As transcendental‑phenomenological explication of the apodictic ego systematically progresses, the transcendental sense of the world must be disclosed in its full concreteness as the life‑world for us all—including all particular surrounding‑world formations shaped by upbringing, nation, and cultural community—which are governed by essential necessities and an ‘essential style’ deriving from the transcendental ego and transcendental intersubjectivity; uncovering these forms yields an a priori of the life‑world.
By Edmund Husserl, from Cartesian Meditations
Key Arguments
- Husserl says: ‘For the present it must suffice that we have indicated these problems of a higher level as problems of constitution and thereby made it understandable that, with the systematic progress of transcendental-phenomenological explication of the apodictic ego, the transcendental sense of the world must also become disclosed to us ultimately in the full concreteness with which it is incessantly the life-world for us all.’ This ties the unfolding analysis of the ego to an ever fuller disclosure of the world’s transcendental sense as life‑world.
- He adds that this applies ‘likewise to all the particular formations of the surrounding world, wherein it presents itself to us according to our personal upbringing and development or according to our membership in this or that nation, this or that cultural community.’ Thus, concrete socio‑cultural determinations of our world belong within transcendental clarification.
- He claims that ‘All these matters are governed by essential necessities; they conform to an essential style, which derives its necessity from the transcendental ego and then from the transcendental intersubjectivity which discloses itself in that ego — accordingly, from the essential forms of transcendental motivation and transcendental constitution.’ This posits eidetic laws or styles governing life‑world formations, grounded in the structures of ego and intersubjectivity.

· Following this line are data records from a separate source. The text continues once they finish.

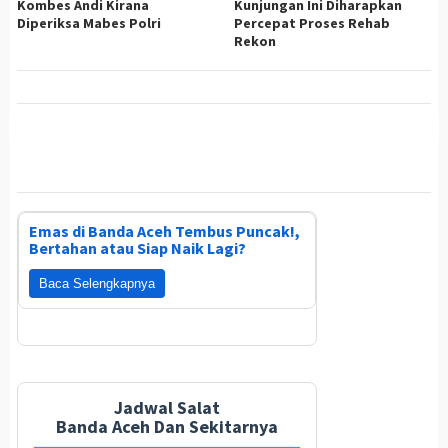
Kombes Andi Kirana
Kunjungan Ini Diharapkan
Diperiksa Mabes Polri
Percepat Proses Rehab
Rekon
Emas di Banda Aceh Tembus Puncak!,
Bertahan atau Siap Naik Lagi?
Baca Selengkapnya
Jadwal Salat
Banda Aceh Dan Sekitarnya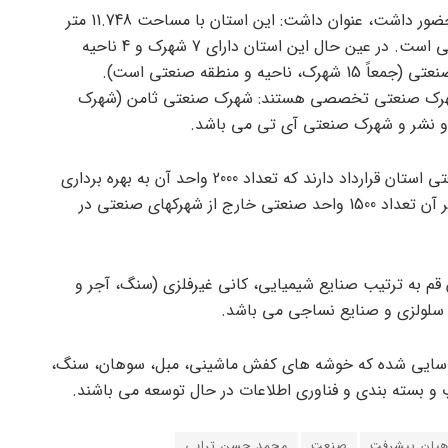
حسین آرشید مدیر استانی قم نیز که در این بازدیدها حضور داشت، عنوان داشت: این استان با مساحت 11.748 متر
مربع کوچکترین استان کشور از لحاظ مساحت جغرافیایی است. در عین حال این استان دارای 7 شهرک و 4 ناحیه
صنعتی دولتی، 2 شهرک صنعتی غیردولتی و 2 منطقه صنعتی (جمعاً 15 شهرک، ناحیه و منطقه صنعتی است).
زبور شهرک صنعتی تخصصی هستند: شهرک صنعتی ثامن (شهرک
 نشر و شهرک صنعتی آی تی می باشد.
وی گفت: همچنین 3100 واحد صنعتی در شهرکهای صنعتی استان قرارداد دارند که تعداد 2000 واحد آن به بهره برداری
رسیده و از این تعداد 1700 واحد آن فعال است. علاوه بر آن تعداد 1500 واحد صنعتی خارج از شهرکهای صنعتی در
 قم به ترتیب صنایع شیمیایی، کانی غیرفلزی (سنگ، آجر و
 سلولزی و صنایع نساجی می باشد.
 خوشه صنعتی در قم شناسایی شده که خوشه های کفش ماشینی، مبل، سوهان، سنگ،
و بسته بندی و فناوری اطلاعات در حال توسعه می باشند.
هیان پیشرفت
صنعت
محمد حسن ترابی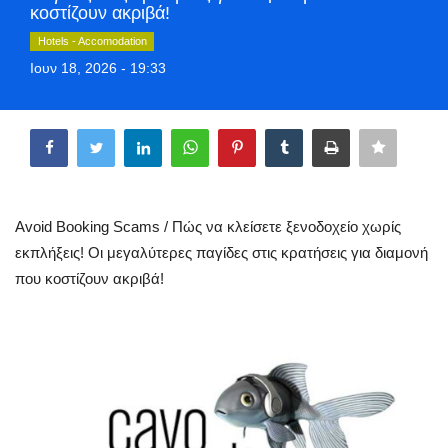
κοστίζουν ακριβά!
Greece
Hotels - Accomodation
Ιουν 18, 2026 - 19:33
Entertainment
Share
Arts & Culture
Mykonos
Mykonos Ticker TV
Avoid Booking Scams / Πώς να κλείσετε ξενοδοχείο χωρίς
εκπλήξεις! Οι μεγαλύτερες παγίδες στις κρατήσεις για διαμονή
Sport
που κοστίζουν ακριβά!
Sustainability
Health
In Pictures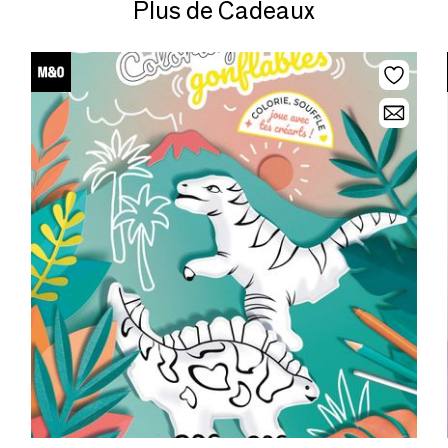
Plus de Cadeaux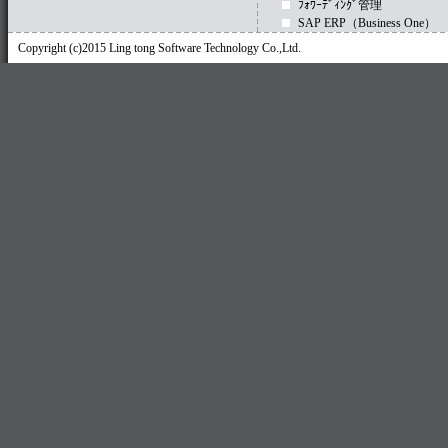
ﾌｫﾜｰﾃﾞｨﾝｸﾞ管理
SAP ERP（Business One）
Copyright (c)2015 Ling tong Software Technology Co.,Ltd.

- He concludes conditionally: ‘If we succeed in uncovering these forms, the aforesaid apriori’, indicating that the systematic elucidation of these forms would yield an a priori structure of the life‑world and its cultural articulations.
Source Quotes
For example: regarding personality, not only the problem of the static constitution of a unity of personal character, over against the multiplicity of instituted and subsequently annulled habitualities, but also the genetic problem, which leads back to enigmas concerning “innate” character. For the present it must suffice that we have indicated these problems of a higher level as problems of constitution and thereby made it understandable that, with the systematic progress of transcendental-phenomenological explication of the apodictic ego, the transcendental sense of the world must also become disclosed to us ultimately in the full concreteness with which it is incessantly the life-world for us all. That applies likewise to all the particular formations of the surrounding world, wherein it presents itself to us according to our personal upbringing and development or according to our membership in this or that nation, this or that cultural community.

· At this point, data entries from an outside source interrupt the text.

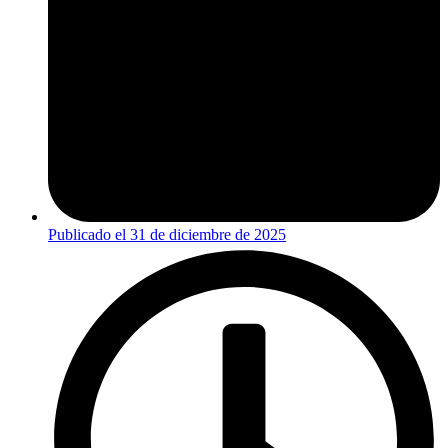
Publicado el
31 de diciembre de 2025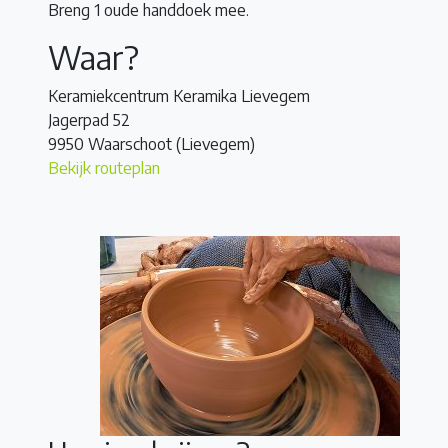
Breng 1 oude handdoek mee.
Waar?
Keramiekcentrum Keramika Lievegem
Jagerpad 52
9950 Waarschoot (Lievegem)
Bekijk routeplan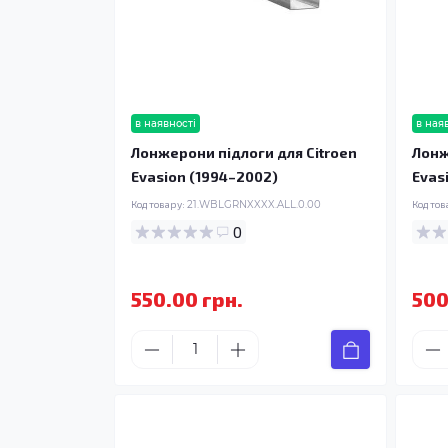
в наявності
в ная
Лонжерони підлоги для Citroen
Лонж
Evasion (1994–2002)
Evas
Код товару:
21.WBLGRNXXXX.ALL.0.00
Код тов
0
550.00 грн.
500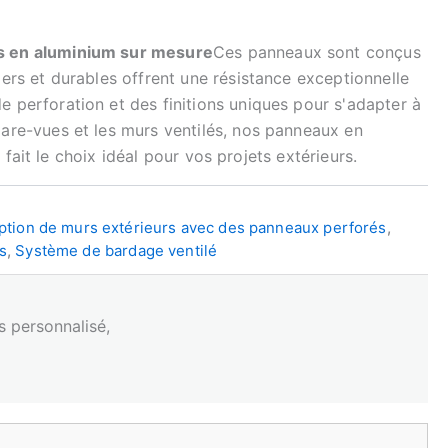
s en aluminium sur mesure
Ces panneaux sont conçus
gers et durables offrent une résistance exceptionnelle
e perforation et des finitions uniques pour s'adapter à
pare-vues et les murs ventilés, nos panneaux en
n fait le choix idéal pour vos projets extérieurs.
tion de murs extérieurs avec des panneaux perforés
,
s
,
Système de bardage ventilé
:
s personnalisé,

For the present it must suffice that we have indicated these problems of a higher level as problems of constitution and thereby made it understandable that, with the systematic progress of transcendental-phenomenological explication of the apodictic ego, the transcendental sense of the world must also become disclosed to us ultimately in the full concreteness with which it is incessantly the life-world for us all. That applies likewise to all the particular formations of the surrounding world, wherein it presents itself to us according to our personal upbringing and development or according to our membership in this or that nation, this or that cultural community. All these matters are governed by essential necessities; they conform to an essential style, which derives its necessity from the transcendental ego and then from the transcendental intersubjectivity which discloses itself in that ego — accordingly, from the essential forms of transcendental motivation and transcendental constitution.

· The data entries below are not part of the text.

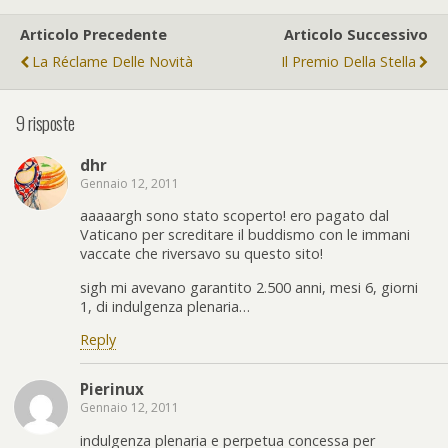
Articolo Precedente
Articolo Successivo
La Réclame Delle Novità
Il Premio Della Stella
9 risposte
dhr
Gennaio 12, 2011
aaaaargh sono stato scoperto! ero pagato dal
Vaticano per screditare il buddismo con le immani
vaccate che riversavo su questo sito!
sigh mi avevano garantito 2.500 anni, mesi 6, giorni
1, di indulgenza plenaria…
Reply
Pierinux
Gennaio 12, 2011
indulgenza plenaria e perpetua concessa per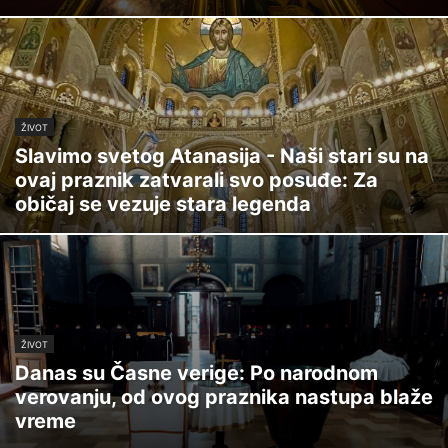
ŽIVOT
Slavimo svetog Atanasija - Naši stari su na
ovaj praznik zatvarali svo posuđe: Za
običaj se vezuje stara legenda
ŽIVOT
Danas su Časne verige: Po narodnom
verovanju, od ovog praznika nastupa blaže
vreme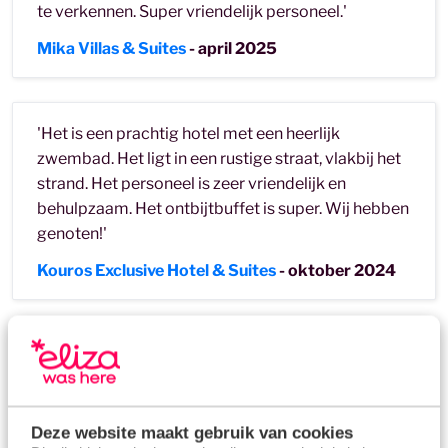
te verkennen. Super vriendelijk personeel.'
Mika Villas & Suites
- april 2025
'Het is een prachtig hotel met een heerlijk
zwembad. Het ligt in een rustige straat, vlakbij het
strand. Het personeel is zeer vriendelijk en
behulpzaam. Het ontbijtbuffet is super. Wij hebben
genoten!'
Kouros Exclusive Hotel & Suites
- oktober 2024
'
Heel mooi, rustig appartement. Alles was ruim en
goed toegankelijk. Prachtig zwembad en uitzicht
op de bergen.'
Deze website maakt gebruik van cookies
Son Calo
- oktober 2024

That applies likewise to all the particular formations of the surrounding world, wherein it presents itself to us according to our personal upbringing and development or according to our membership in this or that nation, this or that cultural community. All these matters are governed by essential necessities; they conform to an essential style, which derives its necessity from the transcendental ego and then from the transcendental intersubjectivity which discloses itself in that ego — accordingly, from the essential forms of transcendental motivation and transcendental constitution. If we succeed in uncovering these forms, the aforesaid apriori
All these matters are governed by essential necessities; they conform to an essential style, which derives its necessity from the transcendental ego and then from the transcendental intersubjectivity which discloses itself in that ego — accordingly, from the essential forms of transcendental motivation and transcendental constitution. If we succeed in uncovering these forms, the aforesaid apriori
Key Concepts
- with the systematic progress of transcendental-phenomenological explication of the apodictic ego, the transcendental sense of the world must also become disclosed to us ultimately in the full concreteness with which it is incessantly the life-world for us all.
- That applies likewise to all the particular formations of the surrounding world, wherein it presents itself to us according to our personal upbringing and development or according to our membership in this or that nation, this or that cultural community.
- All these matters are governed by essential necessities; they conform to an essential style, which derives its necessity from the transcendental ego and then from the transcendental intersubjectivity which discloses itself in that ego — accordingly, from the essential forms of transcendental motivation and transcendental constitution.
- If we succeed in uncovering these forms, the aforesaid apriori
Context
Closing movement of §58, where Husserl gathers the preceding analyses into a programmatic statement: the ultimate disclosure of the world’s transcendental sense in its concrete life‑world form and the derivation of an a priori of life‑world structures from the essential forms of egoic and intersubjective constitution.